I’ve been having fun brushing up on basic graph theory lately. It’s amazing how many problems can be modeled with it. To that end, I did a code kata the other day that lent itself to a graph-based solution:

. . . the challenge is to build a chain of words, starting with one particular word and ending with another. Successive entries in the chain must all be real words, and each can differ from the previous word by just one letter.

One way to approach this is to think of all valid words as nodes in a graph, where words that differ from each other by one letter are connected. To find a path between one word, say “cat”, and another, “dog”, traverse the graph breadth-first starting at the “cat” node until you find the “dog” node.
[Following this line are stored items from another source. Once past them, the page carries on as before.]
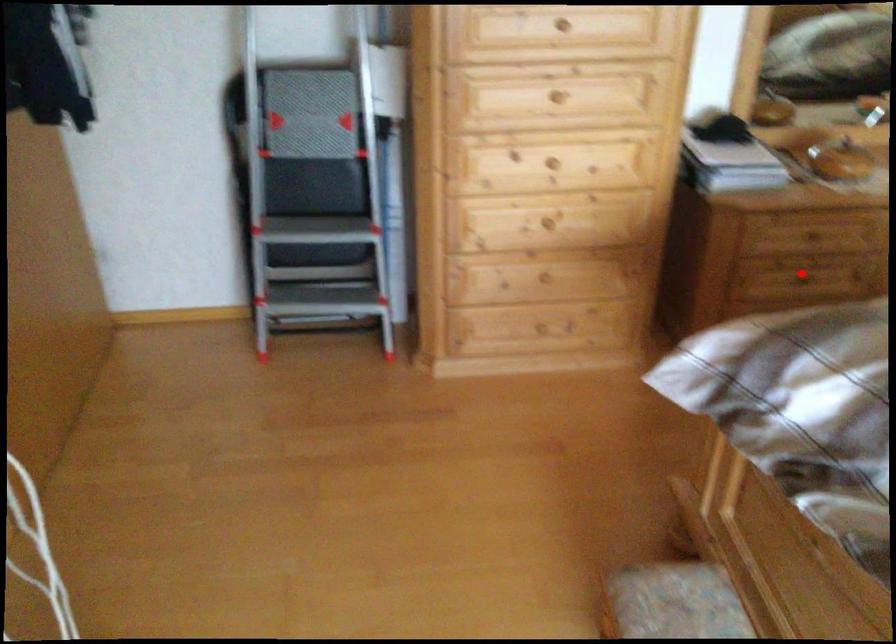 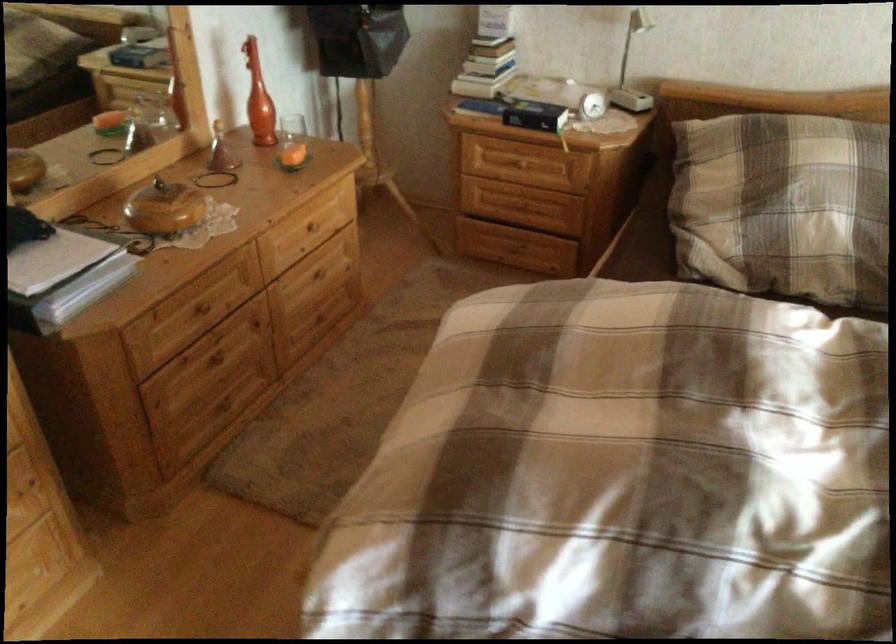 Question: I am providing you with two images of the same scene from different viewpoints. Image1 has a red point marked. In image2, the corresponding 3D location appears at what relative position? Reply with the corresponding letter.

Choices:
 (A) Closer
 (B) Farther

Answer: (A) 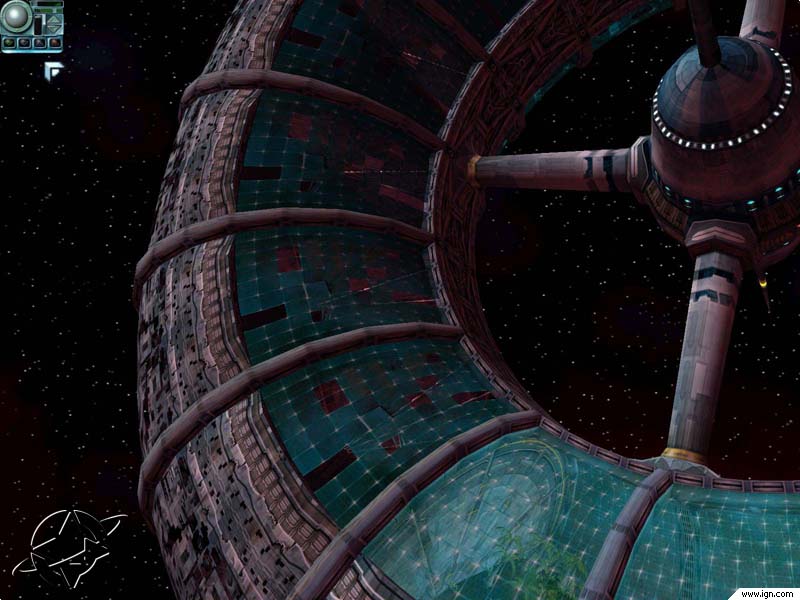 Identify the location of rectangular dark brown windows. The width and height of the screenshot is (800, 600). (338, 460), (258, 318), (265, 171).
Implementing this in Clojure is a cinch. First let’s create a dictionary of the words we’ll use:

(def dictionary
  (->> (slurp "/usr/share/dict/words")
       split-lines
       (map lower-case)
       (into #{})))

This takes in words from a file (OS X’s built-in dict here) and sticks them in a set. Having the words in a set gives us a fast and easy way to check whether a word is valid:

(filter dictionary ["cuspidor" "cromulent" "xebec"])
=> ("cuspidor" "xebec")

Next we need a function to give us a word’s neighbors:

(def alphabet "abcdefghijklmnopqrstuvwxyz")

(defn edits [^String word]
  "Returns words that differ from word by one letter. E.g.,
  cat => fat, cut, can, etc."
  (->> word
       (map-indexed (fn [i c]
                      (let [sb (StringBuilder. word)]
                        (for [altc alphabet :when (not= altc c)]
                          (str (doto sb (.setCharAt i altc)))))))
       (apply concat)
       (filter dictionary)))

For every letter in a word, replace it with every other letter in the alphabet; collect all these variations together and then keep only the legit ones.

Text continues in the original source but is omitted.